Country of Origin / Country of Destination: The country of origin is a source of migratory flows (regular or irregular), (1) while the country of destination (also known as receiving country) is one that has accepted to receive a certain number of refugees and migrants on a yearly basis by presidential, ministerial or parliamentary decision. (1)
Domestic Work: As per the International Labour Organisation (ILO) Convention on the Protection of Domestic Workers (ILO Convention 189), domestic work means work performed in or for a household or households. A domestic worker is any person engaged in domestic work within an employment relationship. A person who performs domestic work only occasionally or sporadically and not on an occupational basis is not a domestic worker. (2)
Environmental Migrants: Persons or groups of persons who, for compelling reasons of sudden or progressive change in the environment that adversely affects their lives or living conditions, are obliged to leave their habitual homes, or choose to do so, either temporarily or permanently, and who move either within their country or abroad. (1)
Irregular Migrant: A person who, owing to unauthorised entry, breach of a condition of entry, or the expiry of his or her visa, lacks legal status in a transit or host country. The definition covers inter alia those persons who have entered a transit or host country lawfully but have stayed for a longer period than authorised or subsequently taken up unauthorised employment (also called clandestine/undocumented migrant or migrant in an irregular situation). The term 'irregular' is preferable to 'illegal' because the latter carries a criminal connotation and is seen as denying migrants' humanity. (1)
Irregular Migration: Movement that takes place outside the regulatory norms of the sending, transit and receiving countries. There is no clear or universally accepted definition of irregular migration. From the perspective of destination countries, it is entry, stay or work in a country without the necessary authorisation or documents required under immigration regulations. From the perspective of the sending country, the irregularity is for example seen in cases in which a person crosses an international boundary without a valid passport or travel document or does not fulfil the administrative requirements for leaving the country. (1)
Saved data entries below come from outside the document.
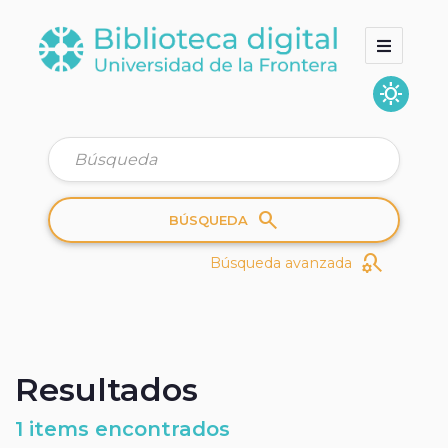
sunny
Inicio
Colecciones
Quienes somos
search
BÚSQUEDA
search_gear
Búsqueda avanzada
Resultados
1 items encontrados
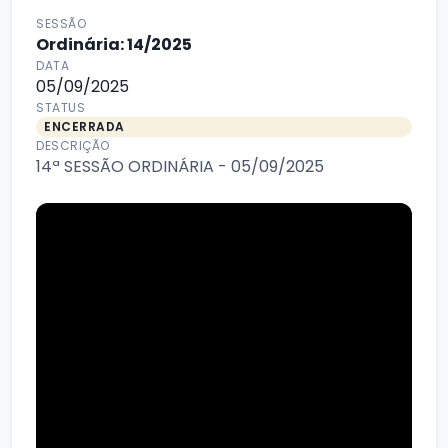
SESSÃO
Ordinária: 14/2025
DATA
05/09/2025
STATUS
ENCERRADA
DESCRIÇÃO
14ª SESSÃO ORDINÁRIA - 05/09/2025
Labour Migration: Generally defined as a cross-border movement for purposes of employment in a foreign country. (1)
Migrant Worker: According to the United Nations Convention on the Protection of the Rights of All Migrant Workers and Members of their Families, a migrant worker is a person who is to be engaged, is engaged, or has been engaged in a remunerated activity in a State of which he or she is not a citizen. A 'migrant worker' is defined in the ILO instruments as a person who migrates from one country to another (or who has migrated from one country to another) with a view to being employed otherwise than on his own account, and includes any person regularly admitted as a migrant for employment. (1)
Migration: The movement of a person or a group of persons, either across an international border, or within a State. It is a population movement, encompassing any kind of movement of people, whatever its length, composition and causes; it includes migration of refugees, displaced persons, economic migrants, and persons moving for other purposes, including family reunification. (1)
Migration Cycle: Labour migration cycle encompasses the preparation period in the country of origin prior to departure of the migrant worker (pre-departure); transit in a third country or location; arrival and period of employment (post-arrival); and return to origin country, whether permanently or temporarily (reintegration). (1)
Migration Health: A specialised field of health sciences, characterised by its focus on the well-being of migrants and communities in countries and regions of origin, transit, destination and return. It has a dual focus, addressing individual migrants' needs, as well as the public health of host communities. (1)
Sexuality: A central aspect of being human throughout life and encompasses sex, gender identities and roles, sexual orientation, eroticism, pleasure, intimacy and reproduction. Sexuality is experienced and expressed in thoughts, fantasies, desires, beliefs, attitudes, values, behaviours, practices, roles and relationships. While sexuality can include all of these dimensions, not all of them are always experienced or expressed. Sexuality is influenced by the interaction of biological, psychological, social, economic, political, cultural, ethical, legal, historical, religious and spiritual factors. (3)
Temporary Migrant Worker: Skilled, semiskilled or untrained workers who remain in the destination country for definite periods as determined in a work contract with an individual worker or a service contract concluded with an enterprise. Also called contract migrant workers. (1)
For the definitions of reproductive health, reproductive rights, sexual health and sexual rights, see: Ando, MMFA. Definitions. ARROWs for Change. 2009; 18(2 & 3):19.
For the definition of universal access to sexual and reproductive health services, see: Ando, MMFA. Definitions. ARROWs for Change. 2010; 16(1):22.
Notes and References
(1) International Organisation for Migration (IOM). Glossary on migration. Geneva: IOM; 2004.
(2) C189--International Labour Organisation Domestic Workers Convention, 2011 (No. 189). www.ilo.org/dyn/normlex/ en/f?p=1000:12100:0::NO::P12100_ILO_ CODE:C189.
(3) World Health Organisation (WHO). Defining sexual health: Report of a technical consultation on sexual health, 28-31 January 2002, Geneva. Geneva: WHO; 2006.